■ **About this task**: Under this line are the records; repeat exactly the lines starting at the one containing "of the Milky" and ending at the one containing "likely have arrived", omitting pictures.

▬▬▬

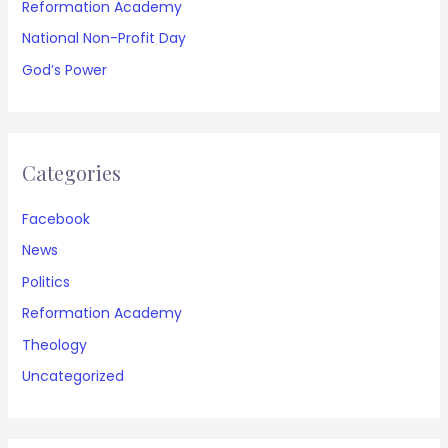
Reformation Academy
National Non-Profit Day
God’s Power
Categories
Facebook
News
Politics
Reformation Academy
Theology
Uncategorized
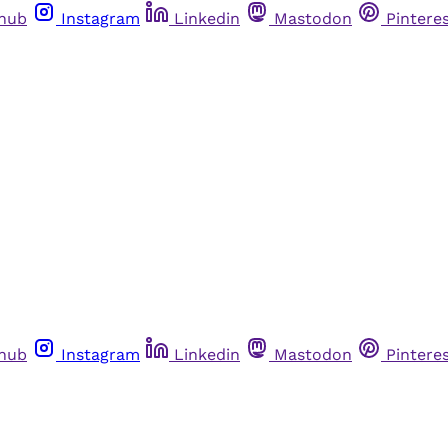
thub
Instagram
Linkedin
Mastodon
Pintere
thub
Instagram
Linkedin
Mastodon
Pintere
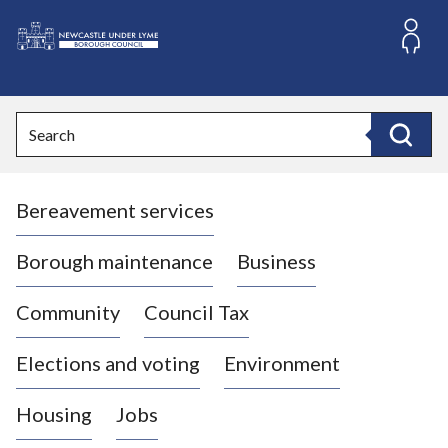
S
k
i
L
p
o
t
o
g
Search
c
o
Search
o
:
n
V
t
Bereavement services
i
e
n
s
t
i
Borough maintenance
Business
t
t
Community
Council Tax
h
e
Elections and voting
Environment
N
e
Housing
Jobs
w
c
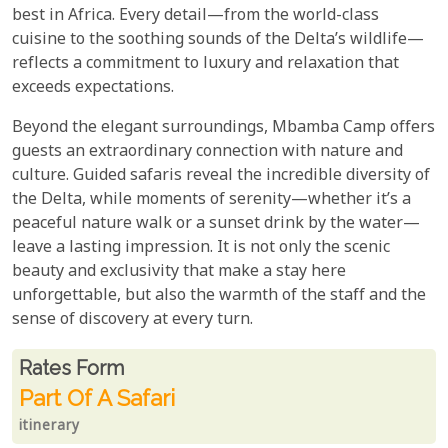
best in Africa. Every detail—from the world-class
cuisine to the soothing sounds of the Delta’s wildlife—
reflects a commitment to luxury and relaxation that
exceeds expectations.
Beyond the elegant surroundings, Mbamba Camp offers
guests an extraordinary connection with nature and
culture. Guided safaris reveal the incredible diversity of
the Delta, while moments of serenity—whether it’s a
peaceful nature walk or a sunset drink by the water—
leave a lasting impression. It is not only the scenic
beauty and exclusivity that make a stay here
unforgettable, but also the warmth of the staff and the
sense of discovery at every turn.
Rates From
Rates form
Part Of A Safari
itinerary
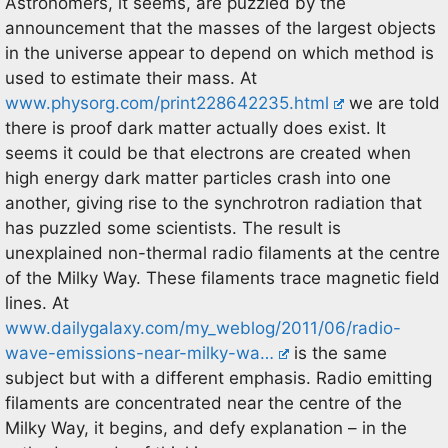
Astronomers, it seems, are puzzled by the
announcement that the masses of the largest objects
in the universe appear to depend on which method is
used to estimate their mass. At
www.physorg.com/print228642235.html
we are told
there is proof dark matter actually does exist. It
seems it could be that electrons are created when
high energy dark matter particles crash into one
another, giving rise to the synchrotron radiation that
has puzzled some scientists. The result is
unexplained non-thermal radio filaments at the centre
of the Milky Way. These filaments trace magnetic field
lines. At
www.dailygalaxy.com/my_weblog/2011/06/radio-
wave-emissions-near-milky-wa…
is the same
subject but with a different emphasis. Radio emitting
filaments are concentrated near the centre of the
Milky Way, it begins, and defy explanation – in the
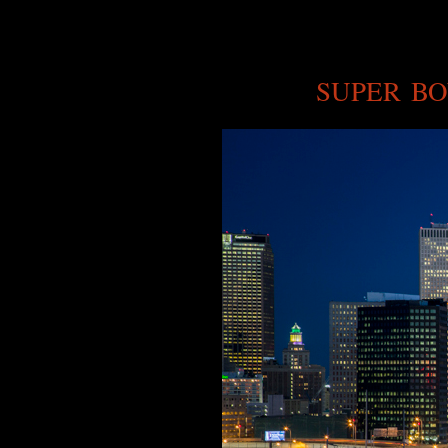
SUPER BO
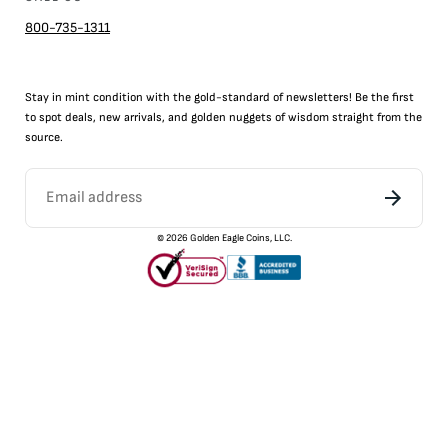
800-735-1311
Stay in mint condition with the
gold
-standard of newsletters! Be the first
to
spot
deals,
new arrivals
, and golden nuggets of wisdom straight from the
source.
©
2026
Golden Eagle Coins, LLC.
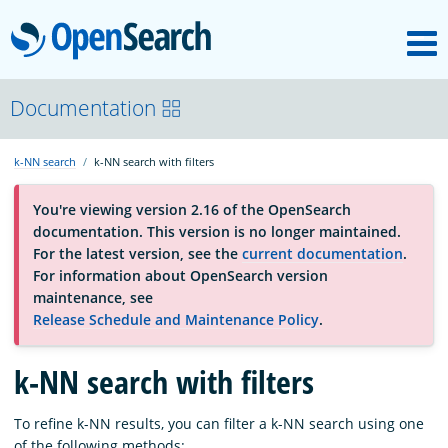
M
OpenSearch
About
Documentation
k-NN search
k-NN search with filters
Platform
You're viewing version 2.16 of the OpenSearch
documentation. This version is no longer maintained.
Community
For the latest version, see the
current documentation
.
For information about OpenSearch version
maintenance, see
Documentation
Release Schedule and Maintenance Policy
.
k-NN search with filters
Blog
To refine k-NN results, you can filter a k-NN search using one
Download
of the following methods:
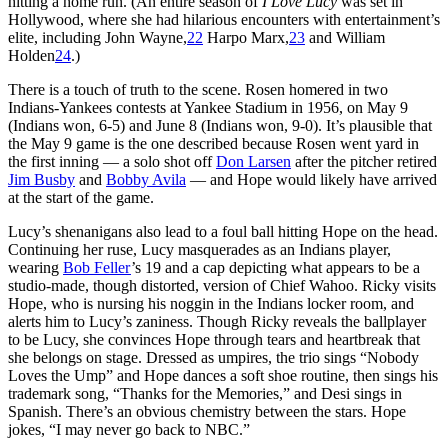
hitting a home run. (An entire season of
I Love Lucy
was set in
Hollywood, where she had hilarious encounters with entertainment’s
elite, including John Wayne,
22
Harpo Marx,
23
and William
Holden
24
.)
There is a touch of truth to the scene. Rosen homered in two
Indians-Yankees contests at Yankee Stadium in 1956, on May 9
(Indians won, 6-5) and June 8 (Indians won, 9-0). It’s plausible that
the May 9 game is the one described because Rosen went yard in
the first inning — a solo shot off
Don Larsen
after the pitcher retired
Jim Busby
and
Bobby Avila
— and Hope would likely have arrived
at the start of the game.
Lucy’s shenanigans also lead to a foul ball hitting Hope on the head.
Continuing her ruse, Lucy masquerades as an Indians player,
wearing
Bob Feller
’s 19 and a cap depicting what appears to be a
studio-made, though distorted, version of Chief Wahoo. Ricky visits
Hope, who is nursing his noggin in the Indians locker room, and
alerts him to Lucy’s zaniness. Though Ricky reveals the ballplayer
to be Lucy, she convinces Hope through tears and heartbreak that
she belongs on stage. Dressed as umpires, the trio sings “Nobody
Loves the Ump” and Hope dances a soft shoe routine, then sings his
trademark song, “Thanks for the Memories,” and Desi sings in
Spanish. There’s an obvious chemistry between the stars. Hope
jokes, “I may never go back to NBC.”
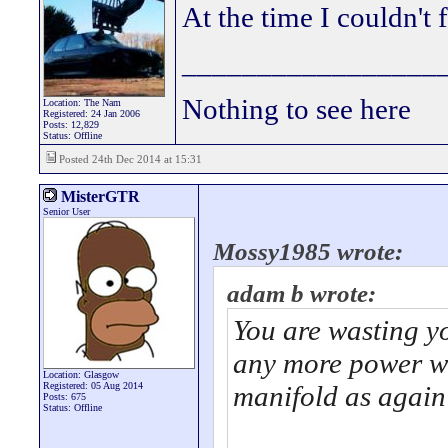
At the time I couldn't 
_________________
Nothing to see here
Location: The Nam
Registered: 24 Jan 2006
Posts: 12,829
Status: Offline
Posted 24th Dec 2014 at 15:31
MisterGTR
Senior User
Mossy1985 wrote:
adam b wrote:
You are wasting y
any more power wi
Location: Glasgow
Registered: 05 Aug 2014
manifold as again
Posts: 675
Status: Offline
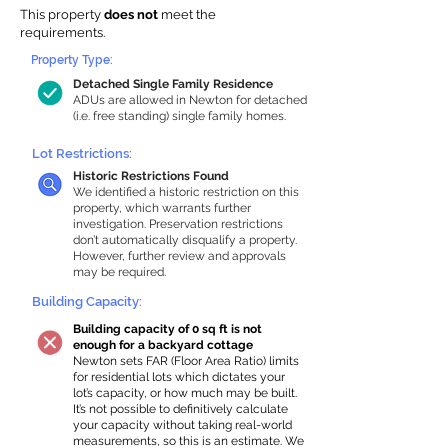
This property
does not
meet the
requirements.
Property Type:
Detached Single Family Residence
ADUs are allowed in Newton for detached
(i.e. free standing) single family homes.
Lot Restrictions:
Historic Restrictions Found
We identified a historic restriction on this
property, which warrants further
investigation. Preservation restrictions
don’t automatically disqualify a property.
However, further review and approvals
may be required.
Building Capacity:
Building capacity of 0 sq ft is not
enough for a backyard cottage
Newton sets FAR (Floor Area Ratio) limits
for residential lots which dictates your
lot’s capacity, or how much may be built.
It’s not possible to definitively calculate
your capacity without taking real-world
measurements, so this is an estimate. We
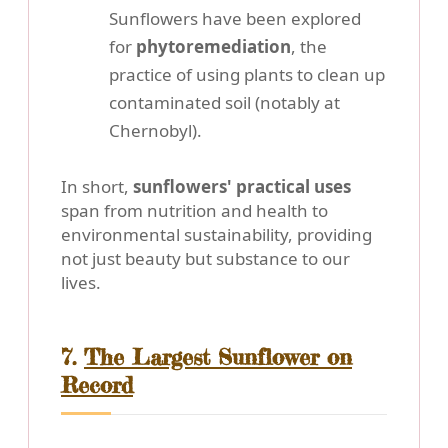
Sunflowers have been explored
for
phytoremediation
, the
practice of using plants to clean up
contaminated soil (notably at
Chernobyl).
In short,
sunflowers' practical uses
span from nutrition and health to
environmental sustainability, providing
not just beauty but substance to our
lives.
7.
The Largest Sunflower on
Record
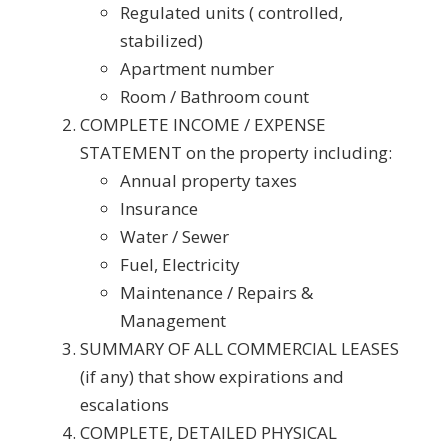
Regulated units ( controlled,
stabilized)
Apartment number
Room / Bathroom count
COMPLETE INCOME / EXPENSE
STATEMENT on the property including:
Annual property taxes
Insurance
Water / Sewer
Fuel, Electricity
Maintenance / Repairs &
Management
SUMMARY OF ALL COMMERCIAL LEASES
(if any) that show expirations and
escalations
COMPLETE, DETAILED PHYSICAL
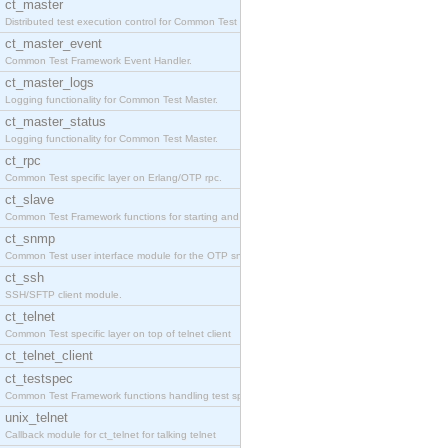
ct_master
Distributed test execution control for Common Test
ct_master_event
Common Test Framework Event Handler.
ct_master_logs
Logging functionality for Common Test Master.
ct_master_status
Logging functionality for Common Test Master.
ct_rpc
Common Test specific layer on Erlang/OTP rpc.
ct_slave
Common Test Framework functions for starting and s
ct_snmp
Common Test user interface module for the OTP snmp
ct_ssh
SSH/SFTP client module.
ct_telnet
Common Test specific layer on top of telnet client
ct_telnet_client
ct_testspec
Common Test Framework functions handling test spec
unix_telnet
Callback module for ct_telnet for talking telnet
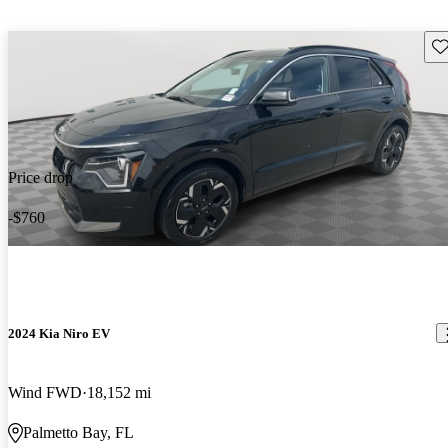
Sav
Price drop
-$760
2024 Kia Niro EV
Wind FWD
18,152 mi
Palmetto Bay, FL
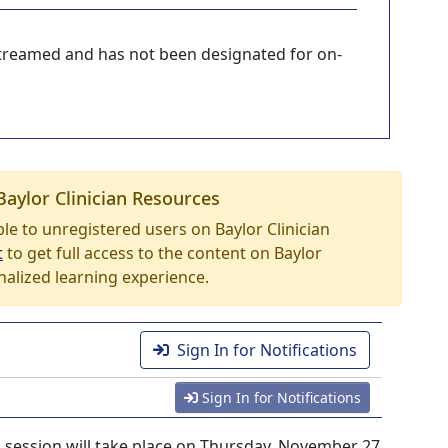
-streamed and has not been designated for on-
Baylor Clinician Resources
able to unregistered users on Baylor Clinician
t
to get full access to the content on Baylor
nalized learning experience.
Sign In for Notifications
Sign In for Notifications
session will take place on Thursday, November 27,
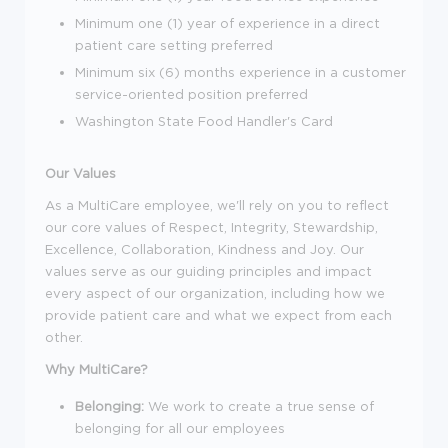
Minimum one (1) year of experience in a direct
patient care setting preferred
Minimum six (6) months experience in a customer
service-oriented position preferred
Washington State Food Handler's Card
Our Values
As a MultiCare employee, we'll rely on you to reflect
our core values of Respect, Integrity, Stewardship,
Excellence, Collaboration, Kindness and Joy. Our
values serve as our guiding principles and impact
every aspect of our organization, including how we
provide patient care and what we expect from each
other.
Why MultiCare?
Belonging:
We work to create a true sense of
belonging for all our employees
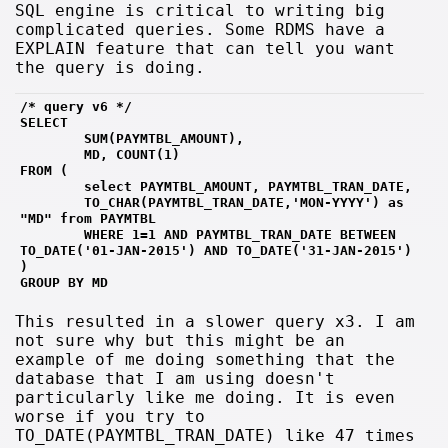
SQL engine is critical to writing big
complicated queries. Some RDMS have a
EXPLAIN feature that can tell you want
the query is doing.
/* query v6 */
SELECT 
        SUM(PAYMTBL_AMOUNT),
        MD, COUNT(1)
FROM (
        select PAYMTBL_AMOUNT, PAYMTBL_TRAN_DATE, 
        TO_CHAR(PAYMTBL_TRAN_DATE,'MON-YYYY') as 
"MD" from PAYMTBL 
        WHERE 1=1 AND PAYMTBL_TRAN_DATE BETWEEN 
TO_DATE('01-JAN-2015') AND TO_DATE('31-JAN-2015')
)
GROUP BY MD
This resulted in a slower query x3. I am
not sure why but this might be an
example of me doing something that the
database that I am using doesn't
particularly like me doing. It is even
worse if you try to
TO_DATE(PAYMTBL_TRAN_DATE) like 47 times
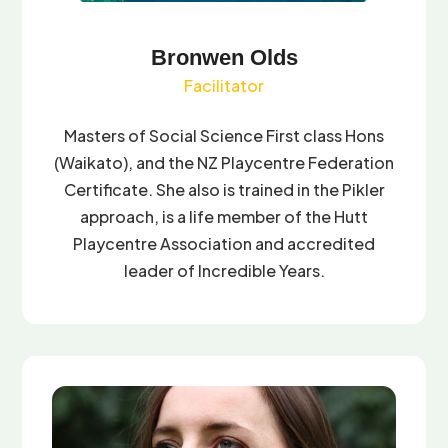
Bronwen Olds
Facilitator
Masters of Social Science First class Hons
(Waikato), and the NZ Playcentre Federation
Certificate. She also is trained in the Pikler
approach, is a life member of the Hutt
Playcentre Association and accredited
leader of Incredible Years.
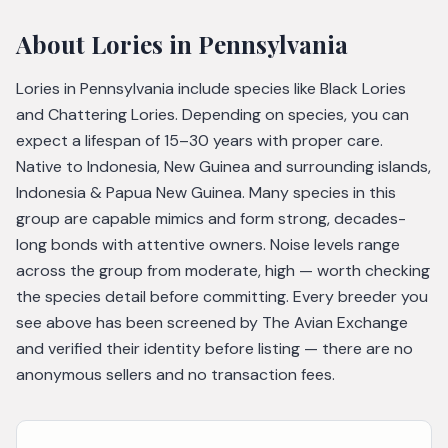
About
Lories
in Pennsylvania
Lories in Pennsylvania include species like Black Lories
and Chattering Lories. Depending on species, you can
expect a lifespan of 15–30 years with proper care.
Native to Indonesia, New Guinea and surrounding islands,
Indonesia & Papua New Guinea. Many species in this
group are capable mimics and form strong, decades-
long bonds with attentive owners. Noise levels range
across the group from moderate, high — worth checking
the species detail before committing. Every breeder you
see above has been screened by The Avian Exchange
and verified their identity before listing — there are no
anonymous sellers and no transaction fees.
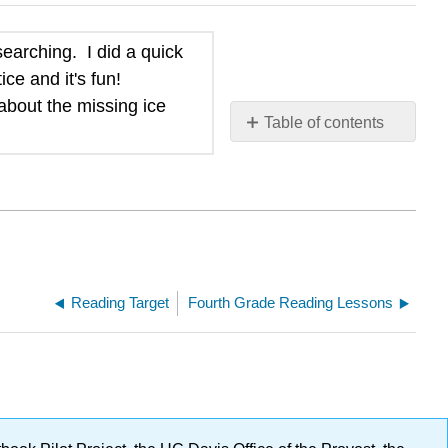
earching. I did a quick
ce and it's fun!
about the missing ice
Table of contents
No
headers
Reading Target
Fourth Grade Reading Lessons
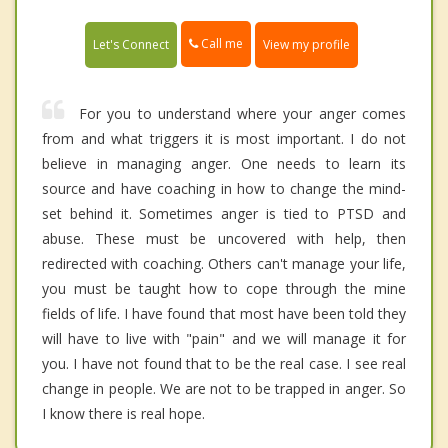
Call me
Let's Connect
View my profile
For you to understand where your anger comes
from and what triggers it is most important. I do not
believe in managing anger. One needs to learn its
source and have coaching in how to change the mind-
set behind it. Sometimes anger is tied to PTSD and
abuse. These must be uncovered with help, then
redirected with coaching. Others can't manage your life,
you must be taught how to cope through the mine
fields of life. I have found that most have been told they
will have to live with "pain" and we will manage it for
you. I have not found that to be the real case. I see real
change in people. We are not to be trapped in anger. So
I know there is real hope.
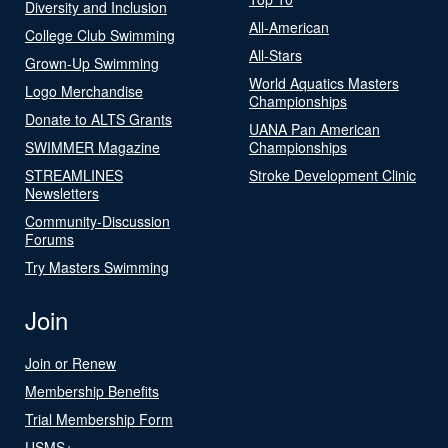
Diversity and Inclusion
All-American
College Club Swimming
All-Stars
Grown-Up Swimming
World Aquatics Masters
Logo Merchandise
Championships
Donate to ALTS Grants
UANA Pan American
SWIMMER Magazine
Championships
STREAMLINES
Stroke Development Clinic
Newsletters
Community-Discussion
Forums
Try Masters Swimming
Join
Join or Renew
Membership Benefits
Trial Membership Form
USMS+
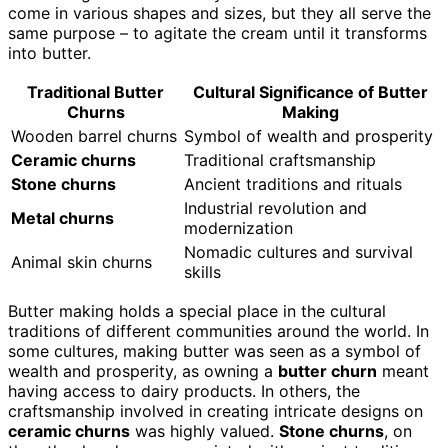
come in various shapes and sizes, but they all serve the
same purpose – to agitate the cream until it transforms
into butter.
Traditional Butter
Cultural Significance of Butter
Churns
Making
Wooden barrel churns
Symbol of wealth and prosperity
Ceramic churns
Traditional craftsmanship
Stone churns
Ancient traditions and rituals
Industrial revolution and
Metal churns
modernization
Nomadic cultures and survival
Animal skin churns
skills
Butter making holds a special place in the cultural
traditions of different communities around the world. In
some cultures, making butter was seen as a symbol of
wealth and prosperity, as owning a
butter churn
meant
having access to dairy products. In others, the
craftsmanship involved in creating intricate designs on
ceramic churns
was highly valued.
Stone churns
, on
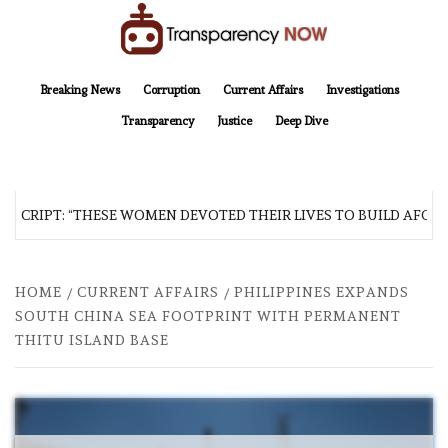
Skip
to
content
TransparencyNOW
Delivering clear, trustworthy news and insights on the world around us
Breaking News
Corruption
Current Affairs
Investigations
Transparency
Justice
Deep Dive
SCRIPT: “THESE WOMEN DEVOTED THEIR LIVES TO BUILD AFGHAN
HOME
CURRENT AFFAIRS
PHILIPPINES EXPANDS
SOUTH CHINA SEA FOOTPRINT WITH PERMANENT
THITU ISLAND BASE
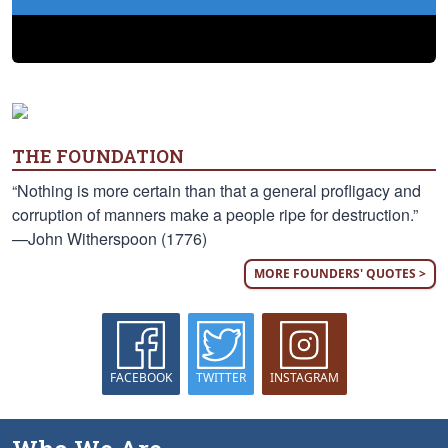
THE FOUNDATION
“Nothing is more certain than that a general profligacy and
corruption of manners make a people ripe for destruction.”
—John Witherspoon (1776)
MORE FOUNDERS' QUOTES >
FACEBOOK
TWITTER
INSTAGRAM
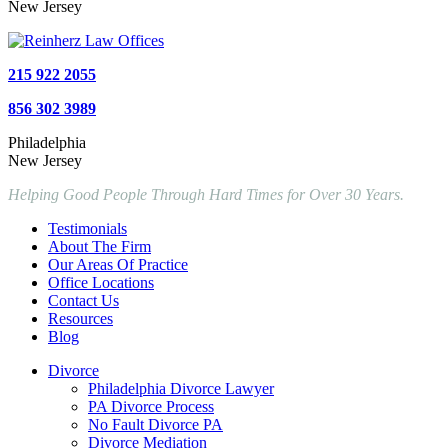
New Jersey
215 922 2055
856 302 3989
Philadelphia
New Jersey
Helping Good People Through Hard Times for Over 30 Years.
Testimonials
About The Firm
Our Areas Of Practice
Office Locations
Contact Us
Resources
Blog
Divorce
Philadelphia Divorce Lawyer
PA Divorce Process
No Fault Divorce PA
Divorce Mediation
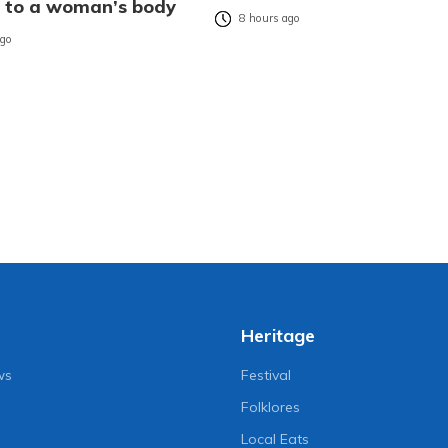
es to a woman’s body
8 hours ago
ago
Heritage
ws
Festival
Folklores
Local Eats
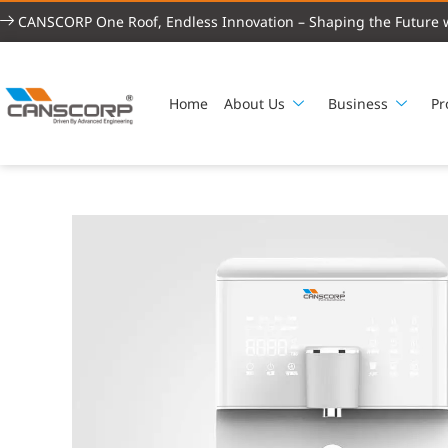
CANSCORP One Roof, Endless Innovation – Shaping the Future w
Home
About Us
Business
Pr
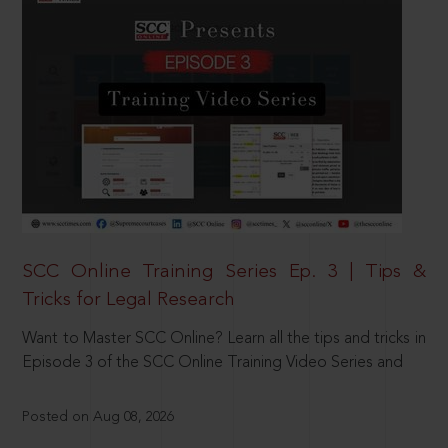
SCC Online Training Series Ep. 3 | Tips &
Tricks for Legal Research
Want to Master SCC Online? Learn all the tips and tricks in
Episode 3 of the SCC Online Training Video Series and
Posted on Aug 08, 2026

▬▬▬

■ **Result for this task**:
of the Milky Way. These filaments trace magnetic field
lines. At
www.dailygalaxy.com/my_weblog/2011/06/radio-
wave-emissions-near-milky-wa…
is the same
subject but with a different emphasis. Radio emitting
filaments are concentrated near the centre of the
Milky Way, it begins, and defy explanation – in the
SUPER BO
800-735-1311
Stay in mint condition with the
gold
-standard of newsletters! Be the first
to
spot
deals,
new arrivals
, and golden nuggets of wisdom straight from the
source.
©
2026
Golden Eagle Coins, LLC.
M
OpenSearch
About
Documentation
k-NN search
k-NN search with filters
Platform
You're viewing version 2.16 of the OpenSearch
documentation. This version is no longer maintained.
Community
For the latest version, see the
current documentation
.
For information about OpenSearch version
maintenance, see
Documentation
Release Schedule and Maintenance Policy
.
k-NN search with filters
Blog
To refine k-NN results, you can filter a k-NN search using one
Download
of the following methods:
hitting a home run. (An entire season of
I Love Lucy
was set in
Hollywood, where she had hilarious encounters with entertainment’s
elite, including John Wayne,
22
Harpo Marx,
23
and William
Holden
24
.)
There is a touch of truth to the scene. Rosen homered in two
Indians-Yankees contests at Yankee Stadium in 1956, on May 9
(Indians won, 6-5) and June 8 (Indians won, 9-0). It’s plausible that
the May 9 game is the one described because Rosen went yard in
the first inning — a solo shot off
Don Larsen
after the pitcher retired
Jim Busby
and
Bobby Avila
— and Hope would likely have arrived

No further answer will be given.